In our view, the overhead transfer rate (OTR) has become an inequitable distribution, which favors the federal credit union charter over the state charter by essentially lowering FCU operating fees by reallocating a significant portion of the expense related to FCU supervision from direct FCU operating fees to the NCUSIF, which is funded in part by state-chartered credit unions.
And that favoritism must come to an end, if the dual-chartering system is to thrive.
A New Approach
Last month, we injected into this extended debate a new approach that can be instrumental in shifting the action from words to deeds. If our hopes are realized, this new method can give the credit union movement the opportunity to weigh in on the rate's future adjustments by NCUA, and correct the inequitable distribution of funds transferred from the insurance fund to cover agency expenses.
NASCUS released in June the details of a new legal analysis — performed by experts in the field of financial institution law and regulation — which concluded that the overhead transfer rate is a "major rule" subject to "notice and comment" requirements under the federal Administrative Procedure Act (APA).
That's no small thing. It's true that NCUA now makes additional information about OTR reports, reviews and decisions publicly available in the budget section of the agency's website. But publishing information on a website is not comparable to following an orderly, timely and disciplined process — under force of law.

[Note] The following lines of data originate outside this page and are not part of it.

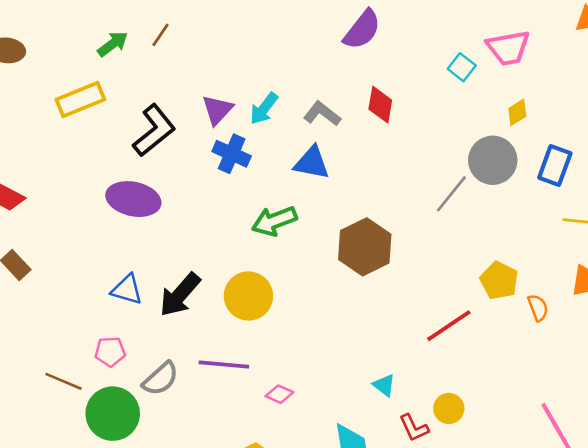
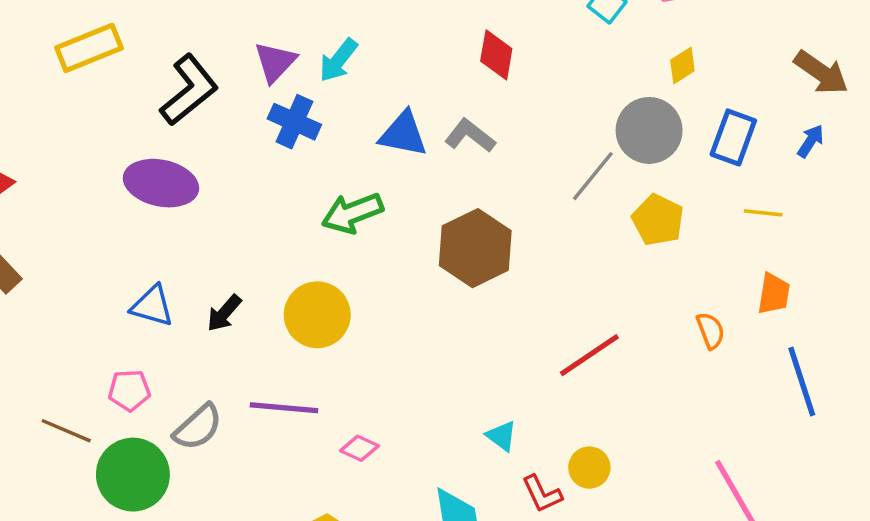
gray L-shape: (322, 114) -> (470, 136), moved
yellow pentagon: (499, 280) -> (658, 220), moved
black arrow: (180, 295) -> (224, 313), size x0.6

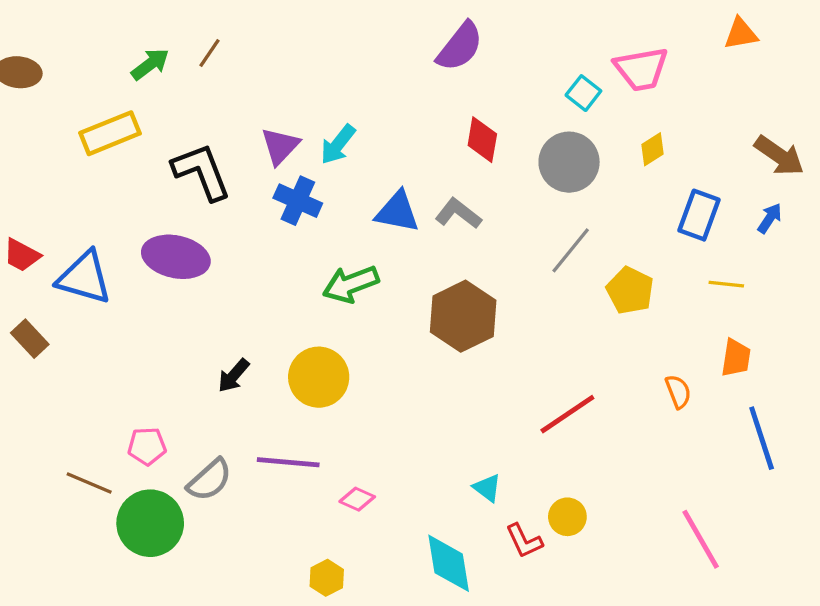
black L-shape: (189, 90) -> (202, 172), turned -72
gray circle: (649, 130) -> (569, 162), moved
blue triangle: (152, 306) -> (84, 278), moved, size x1.4

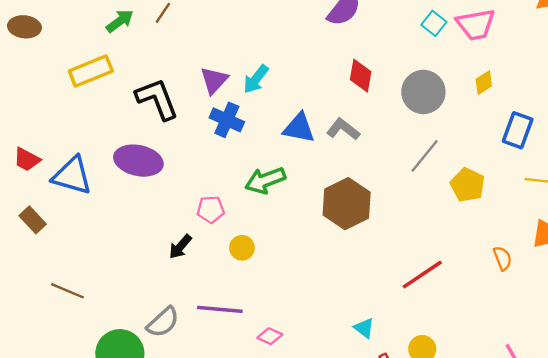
cyan square: (583, 93) -> (434, 23), moved
yellow circle: (319, 377) -> (242, 248), size x0.6
pink pentagon: (147, 446) -> (211, 209), moved
brown line: (89, 483) -> (68, 291), moved

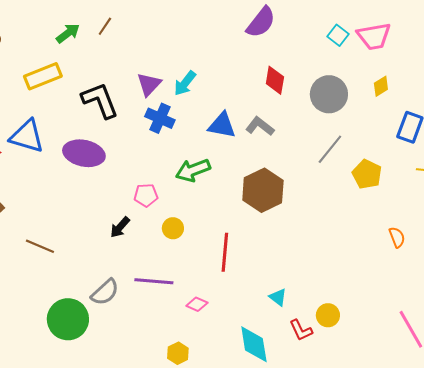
blue triangle: (72, 176) -> (27, 136), moved
red line: (422, 275) -> (225, 252), moved, turned -51
brown line: (68, 291) -> (40, 246), moved

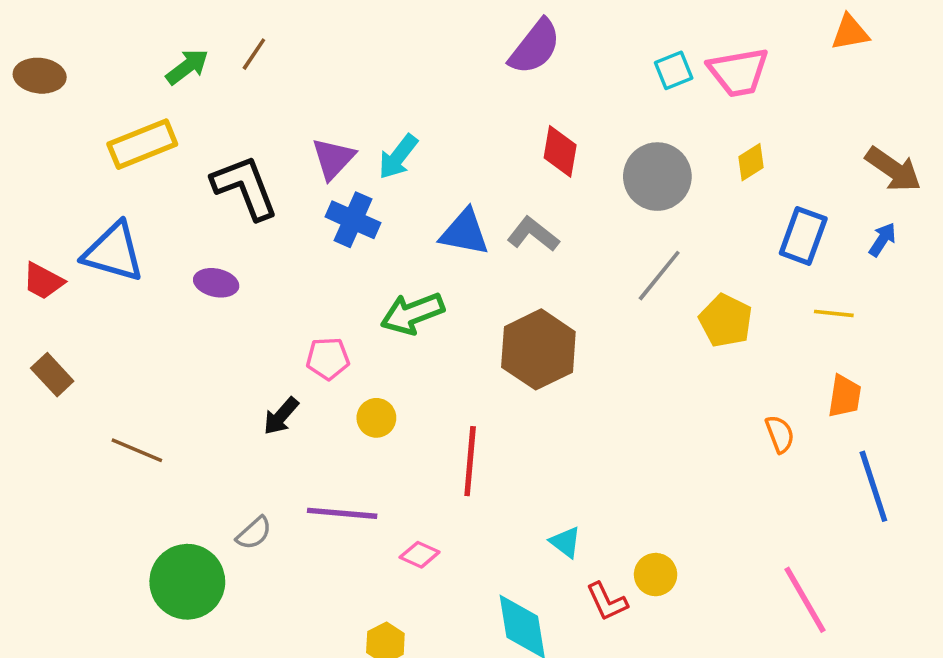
cyan square: (338, 35) -> (674, 70), turned 30
purple ellipse: (84, 153) -> (216, 283), size x0.6
gray semicircle: (105, 292) -> (254, 533), size x0.7

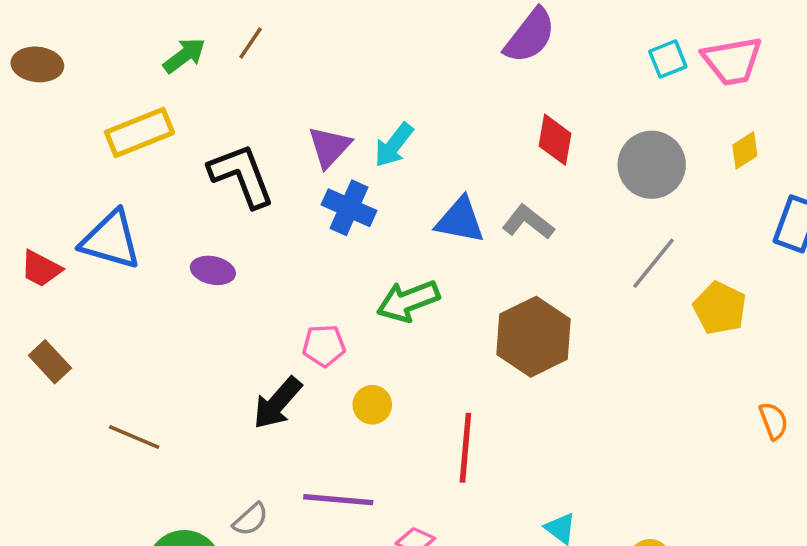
black arrow: (281, 416) -> (277, 403), size x1.4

Rather, meaningful transparency requires allowing stakeholders to weigh in on the legal and policy determinations that shape the NCUA's expense allocation — which, we believe, will ultimately allow for more equitable and deliberate decisions by the Board.
To more keenly illustrate the inequality that results for state-chartered CUs from the current method of determining the OTR, consider the 2014 results. For that year, the NCUA Board adopted new mapping of agency regulations that classified virtually all activities related to safety and soundness as "insurance-related." By shifting the entire safety and soundness program of the agency to the share insurance fund, NCUA minimized direct out-of-pocket examination costs for federal credit unions.
That effectively subsidizes the federal charter (see table).
By increasing the OTR in 2014, NCUA was able to shift a substantial portion of its expenses to the insurance fund, thereby enabling NCUA to reduce 2014 FCU operating fees by $10.5 million despite an increase of $26.5 million in its 2014 operating budget.How could that be?
That question, and others, could be addressed (and hopefully answered) if the NCUA Board adopted a clear process, through a notice and comment procedure as required under the APA.
And there is precedent, of course, for the agency to take this approach. NCUA's sister federal bank regulatory agencies (FDIC, OCC, the Fed) all publish their proposed assessments in the Federal Register for public comment pursuant to the APA.
When all is said and done, our collective concern about the OTR is not an academic exercise saddled in bureaucratic legalese. This is about dollars and cents, with NCUA cutting federal operating fees by tapping the money contributed by both federal and state charters.
Let's open the OTR methodology to public comment, to assure both transparency in the process, equity in the costs borne by federal and state credit unions — and a continuing, strong dual chartering system.
Lucy Ito is president of the National Association of State Credit Union Supervisors.